● TASK PROMPT
Here are some records. Transcribe all of them exactly.

(Transcribed page contents)
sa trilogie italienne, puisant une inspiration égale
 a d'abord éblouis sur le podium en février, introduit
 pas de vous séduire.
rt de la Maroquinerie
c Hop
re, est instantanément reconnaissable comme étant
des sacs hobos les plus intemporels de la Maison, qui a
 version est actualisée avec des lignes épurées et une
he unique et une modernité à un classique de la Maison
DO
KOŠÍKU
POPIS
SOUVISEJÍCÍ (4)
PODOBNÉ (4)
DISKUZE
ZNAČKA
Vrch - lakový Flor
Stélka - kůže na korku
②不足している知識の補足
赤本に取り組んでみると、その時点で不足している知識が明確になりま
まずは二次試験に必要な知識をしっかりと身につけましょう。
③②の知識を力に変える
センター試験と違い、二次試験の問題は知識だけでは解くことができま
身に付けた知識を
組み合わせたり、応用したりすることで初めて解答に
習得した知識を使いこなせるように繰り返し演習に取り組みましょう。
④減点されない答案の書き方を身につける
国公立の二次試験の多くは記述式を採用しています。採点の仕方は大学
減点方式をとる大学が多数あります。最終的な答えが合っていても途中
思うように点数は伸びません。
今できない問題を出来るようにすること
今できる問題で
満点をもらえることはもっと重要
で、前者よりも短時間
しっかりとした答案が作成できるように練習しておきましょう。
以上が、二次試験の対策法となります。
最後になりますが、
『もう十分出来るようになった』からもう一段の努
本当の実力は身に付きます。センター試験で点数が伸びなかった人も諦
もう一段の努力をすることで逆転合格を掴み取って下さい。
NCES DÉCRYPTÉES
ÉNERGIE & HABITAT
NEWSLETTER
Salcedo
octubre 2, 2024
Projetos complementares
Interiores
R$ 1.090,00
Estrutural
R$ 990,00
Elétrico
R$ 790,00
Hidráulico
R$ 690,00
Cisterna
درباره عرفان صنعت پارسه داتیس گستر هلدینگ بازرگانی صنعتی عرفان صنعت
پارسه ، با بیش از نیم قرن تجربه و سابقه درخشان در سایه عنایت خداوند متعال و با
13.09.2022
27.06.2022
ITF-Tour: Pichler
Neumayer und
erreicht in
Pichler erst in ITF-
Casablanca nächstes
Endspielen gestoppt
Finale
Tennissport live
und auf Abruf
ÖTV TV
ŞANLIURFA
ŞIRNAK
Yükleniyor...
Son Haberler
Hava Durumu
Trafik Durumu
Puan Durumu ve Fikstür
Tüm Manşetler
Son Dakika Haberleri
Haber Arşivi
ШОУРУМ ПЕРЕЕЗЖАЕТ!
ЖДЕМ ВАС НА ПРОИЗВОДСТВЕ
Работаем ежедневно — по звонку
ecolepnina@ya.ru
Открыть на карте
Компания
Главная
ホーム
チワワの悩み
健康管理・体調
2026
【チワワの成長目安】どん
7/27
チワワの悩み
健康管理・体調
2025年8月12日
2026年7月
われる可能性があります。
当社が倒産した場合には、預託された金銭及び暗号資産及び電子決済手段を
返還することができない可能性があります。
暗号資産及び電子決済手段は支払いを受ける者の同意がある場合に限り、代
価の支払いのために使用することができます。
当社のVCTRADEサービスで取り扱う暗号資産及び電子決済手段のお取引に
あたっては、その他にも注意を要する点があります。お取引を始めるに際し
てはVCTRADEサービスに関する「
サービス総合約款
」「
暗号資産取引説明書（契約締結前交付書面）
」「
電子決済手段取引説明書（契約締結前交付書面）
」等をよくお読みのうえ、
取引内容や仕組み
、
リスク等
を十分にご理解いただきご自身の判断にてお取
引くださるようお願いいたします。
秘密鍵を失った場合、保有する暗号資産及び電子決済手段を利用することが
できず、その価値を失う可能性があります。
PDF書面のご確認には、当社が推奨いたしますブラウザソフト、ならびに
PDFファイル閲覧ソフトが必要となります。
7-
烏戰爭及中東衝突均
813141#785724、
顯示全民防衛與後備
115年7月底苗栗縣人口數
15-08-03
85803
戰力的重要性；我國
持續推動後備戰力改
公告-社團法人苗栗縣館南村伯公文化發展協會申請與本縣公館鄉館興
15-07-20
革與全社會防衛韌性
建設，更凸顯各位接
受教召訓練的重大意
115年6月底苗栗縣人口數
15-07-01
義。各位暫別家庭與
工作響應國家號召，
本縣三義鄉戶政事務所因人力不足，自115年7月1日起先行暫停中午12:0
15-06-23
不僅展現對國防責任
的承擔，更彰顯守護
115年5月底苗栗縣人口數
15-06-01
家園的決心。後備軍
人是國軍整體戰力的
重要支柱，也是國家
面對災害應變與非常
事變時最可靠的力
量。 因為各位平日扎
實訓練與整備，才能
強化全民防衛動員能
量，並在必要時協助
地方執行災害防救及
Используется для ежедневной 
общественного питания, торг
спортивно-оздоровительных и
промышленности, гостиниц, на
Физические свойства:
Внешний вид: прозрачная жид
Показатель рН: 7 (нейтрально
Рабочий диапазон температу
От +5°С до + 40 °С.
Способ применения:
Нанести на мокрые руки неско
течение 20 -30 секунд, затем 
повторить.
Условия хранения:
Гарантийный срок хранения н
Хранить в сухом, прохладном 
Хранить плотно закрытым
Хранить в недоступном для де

● EXERCISE RESPONSE
sa trilogie italienne, puisant une inspiration égale
 a d'abord éblouis sur le podium en février, introduit
 pas de vous séduire.
rt de la Maroquinerie
c Hop
re, est instantanément reconnaissable comme étant
des sacs hobos les plus intemporels de la Maison, qui a
 version est actualisée avec des lignes épurées et une
he unique et une modernité à un classique de la Maison
DO
KOŠÍKU
POPIS
SOUVISEJÍCÍ (4)
PODOBNÉ (4)
DISKUZE
ZNAČKA
Vrch - lakový Flor
Stélka - kůže na korku
②不足している知識の補足
赤本に取り組んでみると、その時点で不足している知識が明確になりま
まずは二次試験に必要な知識をしっかりと身につけましょう。
③②の知識を力に変える
センター試験と違い、二次試験の問題は知識だけでは解くことができま
身に付けた知識を
組み合わせたり、応用したりすることで初めて解答に
習得した知識を使いこなせるように繰り返し演習に取り組みましょう。
④減点されない答案の書き方を身につける
国公立の二次試験の多くは記述式を採用しています。採点の仕方は大学
減点方式をとる大学が多数あります。最終的な答えが合っていても途中
思うように点数は伸びません。
今できない問題を出来るようにすること
今できる問題で
満点をもらえることはもっと重要
で、前者よりも短時間
しっかりとした答案が作成できるように練習しておきましょう。
以上が、二次試験の対策法となります。
最後になりますが、
『もう十分出来るようになった』からもう一段の努
本当の実力は身に付きます。センター試験で点数が伸びなかった人も諦
もう一段の努力をすることで逆転合格を掴み取って下さい。
NCES DÉCRYPTÉES
ÉNERGIE & HABITAT
NEWSLETTER
Salcedo
octubre 2, 2024
Projetos complementares
Interiores
R$ 1.090,00
Estrutural
R$ 990,00
Elétrico
R$ 790,00
Hidráulico
R$ 690,00
Cisterna
درباره عرفان صنعت پارسه داتیس گستر هلدینگ بازرگانی صنعتی عرفان صنعت
پارسه ، با بیش از نیم قرن تجربه و سابقه درخشان در سایه عنایت خداوند متعال و با
13.09.2022
27.06.2022
ITF-Tour: Pichler
Neumayer und
erreicht in
Pichler erst in ITF-
Casablanca nächstes
Endspielen gestoppt
Finale
Tennissport live
und auf Abruf
ÖTV TV
ŞANLIURFA
ŞIRNAK
Yükleniyor...
Son Haberler
Hava Durumu
Trafik Durumu
Puan Durumu ve Fikstür
Tüm Manşetler
Son Dakika Haberleri
Haber Arşivi
ШОУРУМ ПЕРЕЕЗЖАЕТ!
ЖДЕМ ВАС НА ПРОИЗВОДСТВЕ
Работаем ежедневно — по звонку
ecolepnina@ya.ru
Открыть на карте
Компания
Главная
ホーム
チワワの悩み
健康管理・体調
2026
【チワワの成長目安】どん
7/27
チワワの悩み
健康管理・体調
2025年8月12日
2026年7月
われる可能性があります。
当社が倒産した場合には、預託された金銭及び暗号資産及び電子決済手段を
返還することができない可能性があります。
暗号資産及び電子決済手段は支払いを受ける者の同意がある場合に限り、代
価の支払いのために使用することができます。
当社のVCTRADEサービスで取り扱う暗号資産及び電子決済手段のお取引に
あたっては、その他にも注意を要する点があります。お取引を始めるに際し
てはVCTRADEサービスに関する「
サービス総合約款
」「
暗号資産取引説明書（契約締結前交付書面）
」「
電子決済手段取引説明書（契約締結前交付書面）
」等をよくお読みのうえ、
取引内容や仕組み
、
リスク等
を十分にご理解いただきご自身の判断にてお取
引くださるようお願いいたします。
秘密鍵を失った場合、保有する暗号資産及び電子決済手段を利用することが
できず、その価値を失う可能性があります。
PDF書面のご確認には、当社が推奨いたしますブラウザソフト、ならびに
PDFファイル閲覧ソフトが必要となります。
7-
烏戰爭及中東衝突均
813141#785724、
顯示全民防衛與後備
115年7月底苗栗縣人口數
15-08-03
85803
戰力的重要性；我國
持續推動後備戰力改
公告-社團法人苗栗縣館南村伯公文化發展協會申請與本縣公館鄉館興
15-07-20
革與全社會防衛韌性
建設，更凸顯各位接
受教召訓練的重大意
115年6月底苗栗縣人口數
15-07-01
義。各位暫別家庭與
工作響應國家號召，
本縣三義鄉戶政事務所因人力不足，自115年7月1日起先行暫停中午12:0
15-06-23
不僅展現對國防責任
的承擔，更彰顯守護
115年5月底苗栗縣人口數
15-06-01
家園的決心。後備軍
人是國軍整體戰力的
重要支柱，也是國家
面對災害應變與非常
事變時最可靠的力
量。 因為各位平日扎
實訓練與整備，才能
強化全民防衛動員能
量，並在必要時協助
地方執行災害防救及
Используется для ежедневной 
общественного питания, торг
спортивно-оздоровительных и
промышленности, гостиниц, на
Физические свойства:
Внешний вид: прозрачная жид
Показатель рН: 7 (нейтрально
Рабочий диапазон температу
От +5°С до + 40 °С.
Способ применения:
Нанести на мокрые руки неско
течение 20 -30 секунд, затем 
повторить.
Условия хранения:
Гарантийный срок хранения н
Хранить в сухом, прохладном 
Хранить плотно закрытым
Хранить в недоступном для де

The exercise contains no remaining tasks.